Ce terme suscite des interprétations différentes. Pour certains, après une crise, il s’agit de revenir à la normale et de restaurer le pouvoir des élus ; et, pour d’autres, la crise est l’occasion d’une destruction de ce qui existait auparavant pour le remplacer par du nouveau.

Comment se situe l’opinion publique par rapport à cette séquence politique ?

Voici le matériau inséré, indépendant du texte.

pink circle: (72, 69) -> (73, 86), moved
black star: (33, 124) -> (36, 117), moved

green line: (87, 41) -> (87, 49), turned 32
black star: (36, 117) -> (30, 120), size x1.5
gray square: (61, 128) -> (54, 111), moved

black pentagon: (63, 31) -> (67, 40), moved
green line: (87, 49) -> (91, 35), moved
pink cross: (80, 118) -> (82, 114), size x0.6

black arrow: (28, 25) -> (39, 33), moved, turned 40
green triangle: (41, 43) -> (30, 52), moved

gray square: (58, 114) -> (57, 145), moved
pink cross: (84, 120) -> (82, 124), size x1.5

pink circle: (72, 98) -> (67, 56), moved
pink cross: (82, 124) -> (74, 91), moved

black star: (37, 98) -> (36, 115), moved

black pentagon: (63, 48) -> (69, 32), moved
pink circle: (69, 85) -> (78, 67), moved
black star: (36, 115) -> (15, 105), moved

Parmi les faits marquants, il y a le soutien massif aux Gilets jaunes et à la contestation en cours, qui va de pair avec une critique qui n’est ni nouvelle ni rare de tout le système des partis politiques. Aujourd’hui, l’institution dans laquelle les Français ont le moins confiance, ce sont les partis politiques. Et la défiance vis-à-vis des élites politiques est générale. D’où l’impression d’une opinion publique en faveur d’un changement radical du système. Mais le mot démocratie ayant été monopolisé par les défenseurs du gouvernement représentatif, un flou complet domine sur ce qui pourrait être une alternative.

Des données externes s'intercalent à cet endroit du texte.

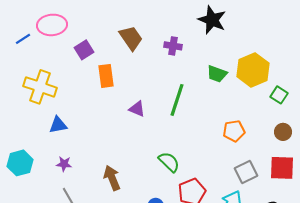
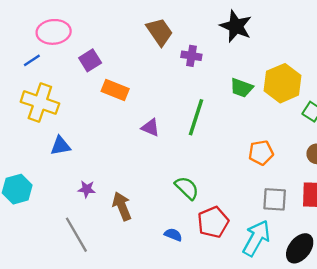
brown trapezoid: (131, 38) -> (160, 32), moved
blue line: (23, 39) -> (32, 60), moved
orange rectangle: (106, 76) -> (115, 90), turned -60
purple star: (64, 164) -> (87, 189), moved
gray square: (246, 172) -> (275, 199), turned 30

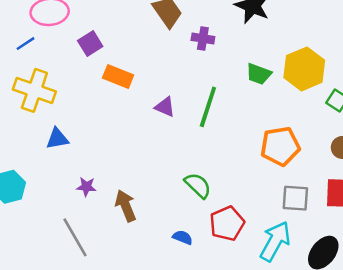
purple triangle: (150, 128) -> (165, 107), moved
orange pentagon: (261, 153) -> (280, 146), size x1.4

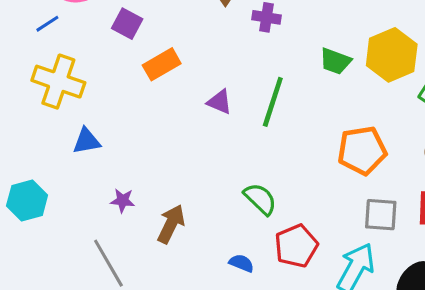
purple square: (90, 44) -> (127, 24), turned -30
orange rectangle: (118, 76) -> (162, 64), turned -52
brown arrow: (126, 206) -> (171, 224), turned 48

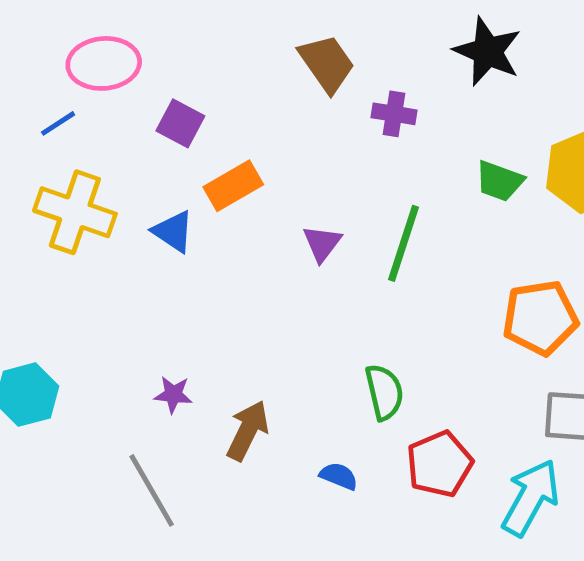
purple triangle: (220, 102) -> (322, 243), turned 44
blue triangle: (87, 141) -> (173, 231), moved, turned 44
green semicircle: (260, 199) -> (384, 392), turned 33
blue semicircle: (241, 263) -> (339, 476), moved

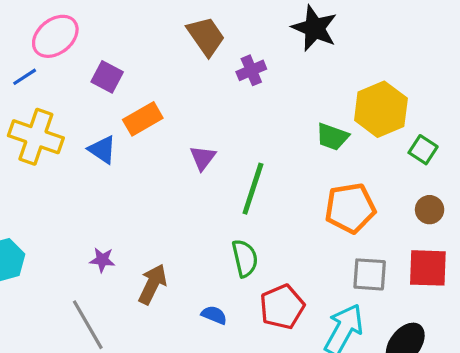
pink ellipse: (104, 63) -> (55, 36), turned -33
purple cross: (394, 114) -> (251, 70), turned -32
green trapezoid: (499, 181) -> (332, 137), moved
green line: (404, 243) -> (253, 189), moved

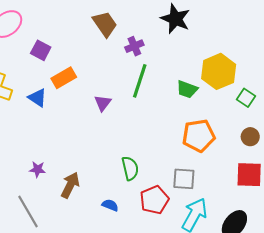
green line: (253, 189) -> (140, 81), moved
gray square: (370, 274) -> (184, 179), moved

Comment sortir de cette situation ?

La tâche primordiale est de rouvrir le mot démocratie et de casser l’assimilation entre démocratie et élection. Rappelons qu’à la fin du xviiie siècle, lorsque les pères fondateurs des républiques française et américaine ou de la monarchie parlementaire britannique souhaitaient une aristocratie élective, pas une démocratie. Il faut repenser la démocratie contre les régimes représentatifs actuels.

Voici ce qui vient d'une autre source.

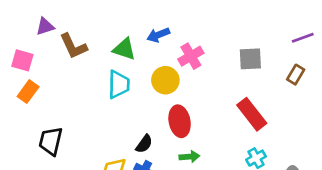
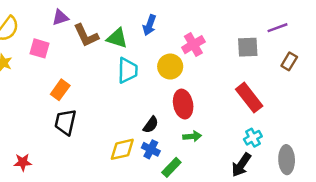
blue arrow: (158, 35) -> (149, 25), moved, turned -48
purple line: (303, 38) -> (278, 28), moved
green triangle: (124, 49) -> (117, 38), moved
orange rectangle: (28, 92) -> (60, 90), moved

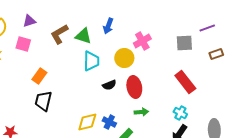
purple triangle: (60, 17) -> (29, 21), moved
brown L-shape: (86, 35) -> (59, 34), turned 85
brown rectangle: (289, 61) -> (216, 54), turned 40
black semicircle: (151, 125) -> (109, 85), moved, turned 32
cyan cross: (253, 138) -> (180, 113), moved, turned -32

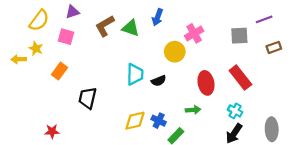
cyan trapezoid: (91, 61) -> (135, 74), moved
orange rectangle: (39, 76) -> (60, 71), moved
red ellipse: (134, 87) -> (206, 83), moved

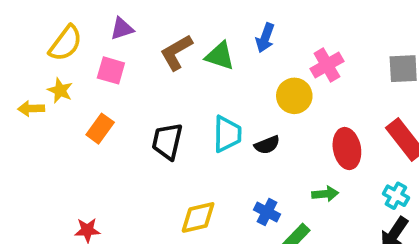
black trapezoid: (88, 98) -> (167, 141), moved
yellow diamond: (135, 121) -> (198, 217), moved

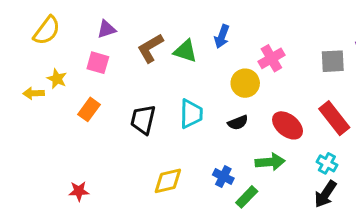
yellow semicircle: (66, 43) -> (47, 31), moved
black semicircle: (267, 145) -> (238, 123), moved
red ellipse: (347, 149) -> (288, 125), turned -40
green arrow: (325, 194) -> (270, 162), size x1.4

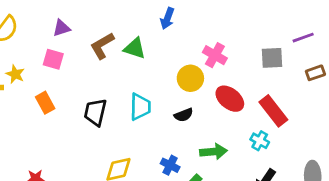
blue arrow: (222, 36) -> (167, 18), moved
pink cross: (271, 58) -> (215, 55), turned -30
orange rectangle: (89, 109) -> (45, 103), turned -65
red ellipse: (288, 125) -> (230, 99), moved
cyan cross: (327, 163) -> (260, 141), moved

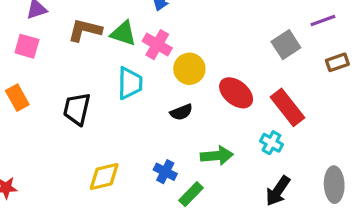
brown L-shape: (102, 46) -> (85, 30), turned 44
pink cross: (215, 55) -> (157, 45), moved
gray square: (272, 58) -> (286, 45), turned -30
cyan trapezoid: (140, 107) -> (130, 83), moved

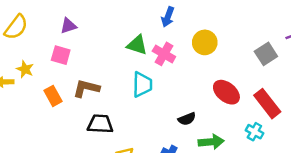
brown L-shape: (85, 30) -> (86, 88), moved
yellow circle: (189, 69) -> (205, 42), moved
black trapezoid: (77, 109) -> (100, 124), moved, turned 80
black semicircle: (181, 112) -> (187, 119), moved

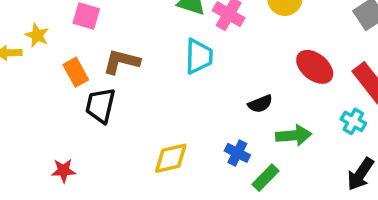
black trapezoid: (100, 124) -> (100, 106), moved, turned -80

Quelles sont les voies nouvelles qui s’ouvrent pour la démocratie dans l’avenir ?

Je vois trois directions qui renvoient à trois définitions de la démocratie. La première est la souveraineté du peuple. Dans ce sens-là, le référendum d’initiative citoyenne, très utilisé en Suisse et aux États-Unis, apparaît comme l’une des manières de renforcer cette souveraineté. La seconde est le gouvernement du peuple, ce qui veut dire que tout ce qui concerne l’application de la loi ne peut pas être séparé du contrôle et de la participation de citoyens : cela concerne les médias, la justice et la police. Les médias, parce que c’est là que se prépare l’opinion publique. Il faut que les médias soient citoyens et ne soient pas contrôlés par les puissances d’argent. La justice, car la tentation de professionnaliser la justice conduit à l’enlever du contrôle des citoyens par la préférence donnée à des jugements confiés exclusivement à des professionnels au détriment des jurys d’assises. La police enfin, qui a été au centre des débats depuis deux ans. En France, le fait que la police soit entièrement au service du ministère de l’Intérieur et n’ait des mécanismes de contrôle qu’internes comme l’IGPN ne correspond pas aux normes démocratiques. Troisième direction, la démocratie doit être sociale : elle est le pouvoir de la plèbe, elle doit lutter contre toutes les inégalités et dominations.

Concrètement, les trois orientations que vous prônez correspondent-elles à la direction que nous prenons ?

A priori, non. D’abord parce qu’on assiste à une résistance de la conception traditionnelle d’un gouvernement représentatif comme synonyme de la démocratie. Ce qui arrange d’ailleurs bien certains régimes autoritaires qui se qualifient de démocratie sous prétexte qu’ils organisent des élections libres, comme la Russie ou l’Iran. Le risque est de voir se répandre la tentation autoritaire qui s’empare de certaines démocraties, comme en Hongrie, au Brésil ou en Inde, pays qui connaît actuellement un processus de fascisation. Quand Emmanuel Macron dit que les discours qui critiquent la démocratie représentative sont « séditieux », c’est une manière de dire qu’il n’a pas à répondre à ces discours. Or, c’est justement en s’organisant pour contester le pouvoir que l’on conjure cette menace.

Vous appelez au retour des partis ?

Oui, mais pas des partis à l’ancienne qui viseraient uniquement la prise du pouvoir ; des partis qui organiseraient la lutte contre la domination. Les mouvements féministes, les mouvements pour le climat sont des organisations de plus en plus massives et qui ne cherchent pas de manière prioritaire à prendre le pouvoir. C’est pourtant là que se joue la vitalité démocratique.